Zurück ins Zentrum heißt das Motto für Senioren. Nicht mehr am Stadtrand sondern mittendrin in der Stadt wollen Ältere leben. Und das Angebot wächst.

19.12.2007

Viel zentrumsnäher als in diesem Fall geht es kaum: An der Olpe/Ecke Rosental entstehen bald 38 neue Wohnungen für Senioren. Dazu wird die bislang als Parkplatz genutzte Baulücke unmittelbar auf der Straßenecke geschlossen und die Flachbauten entlang der Olpe abgerissen. Stattdessen entsteht anschließend an das schon bestehende Eckhaus Olpe/Kleppingstraße ein Baukörper mit vier, bzw. an der Straßenecke mit fünf Etagen plus Sockelgeschoss und Tiefgarage.

Das Stichwort heißt Service-Wohnen: Die Bewohner können nicht nur Einrichtungen wie die Gemeinschafts- und Wellness-Räume im Obergeschoss oder ein Apartment, das für Besuche von Angehörigen zur Verfügung steht, mit nutzen, sondern auch Service-Pakete dazu buchen - vom Putz- und Wäschedienst bis zu Pflegeleistungen, erläutert Bauherr Dirk Schoeme.
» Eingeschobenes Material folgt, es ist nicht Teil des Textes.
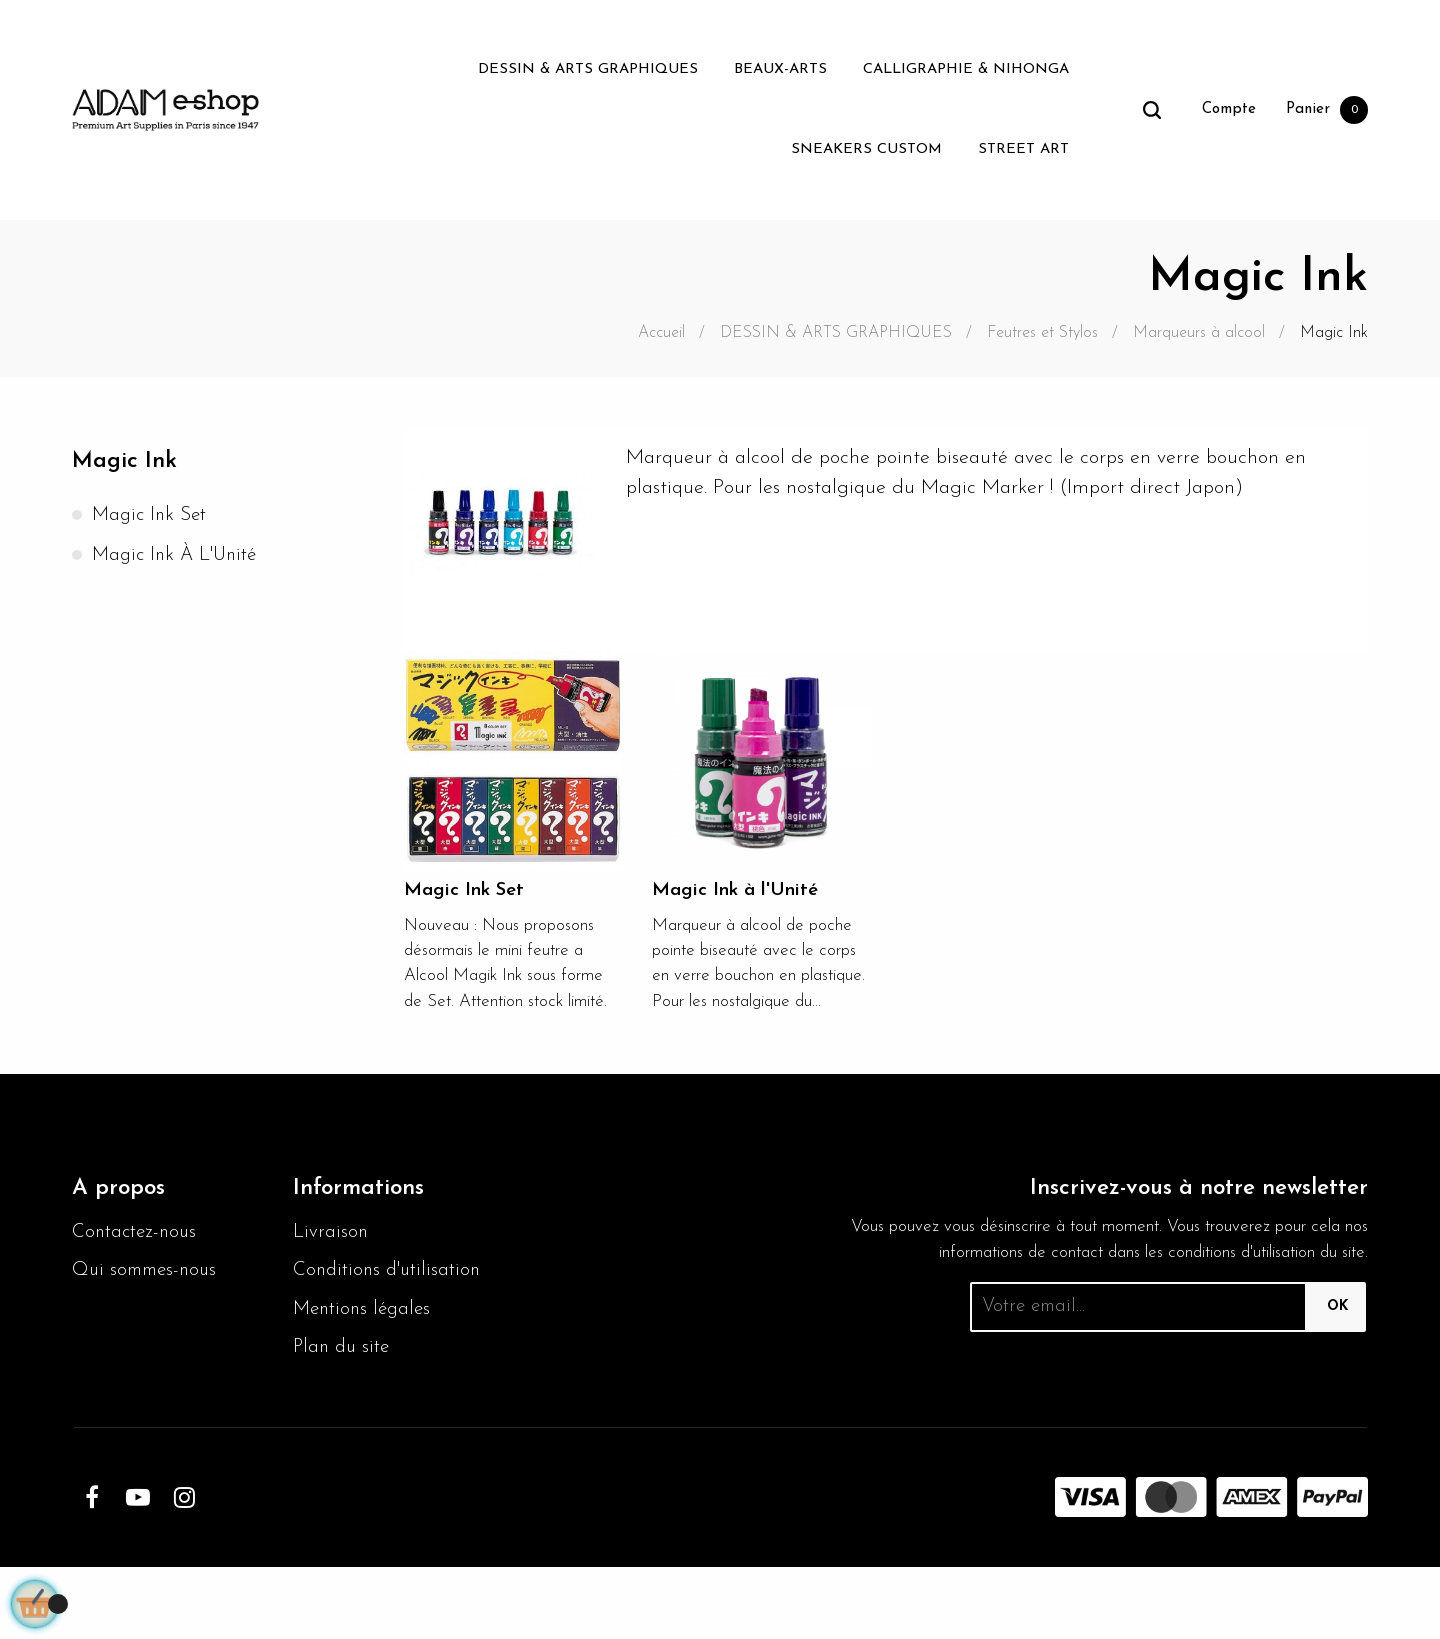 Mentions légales (365, 1379)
Dazu gibt es derzeit Gespräche mit einem Dortmunder Wohlfahrtsverband.

Abriss genehmigt

Sachkundige Hilfe leistet nicht zuletzt die auf Seniorenwohnungen spezialisierte IBAC, die als so genannter "General-Übernahme", das Projekt mit entwickelt. Das Iserlohner Unternehmen bietet in Dortmund Service-Wohnen für Senioren u.a. schon im Hartkortbogen in Hombruch an und baut derzeit den Seniorenwohnsitz Kreuzviertel an der Lindemannstraße. Während dort Eigentumswohnungen entstehen, sind es an der Olpe allerdings Mietwohnungen. Ein mittleres Preisniveau peilt der Bauherr und spätere Betreiber bei den Service-Angeboten nach eigenen Worten an. Wobei an der Qualität nicht gespart werden soll. Wie die IBAC im Kreuzviertel will sich auch Schoeme um das NRW-Qualitätssiegel "Betreutes Wohnen für ältere Menschen" bewerben.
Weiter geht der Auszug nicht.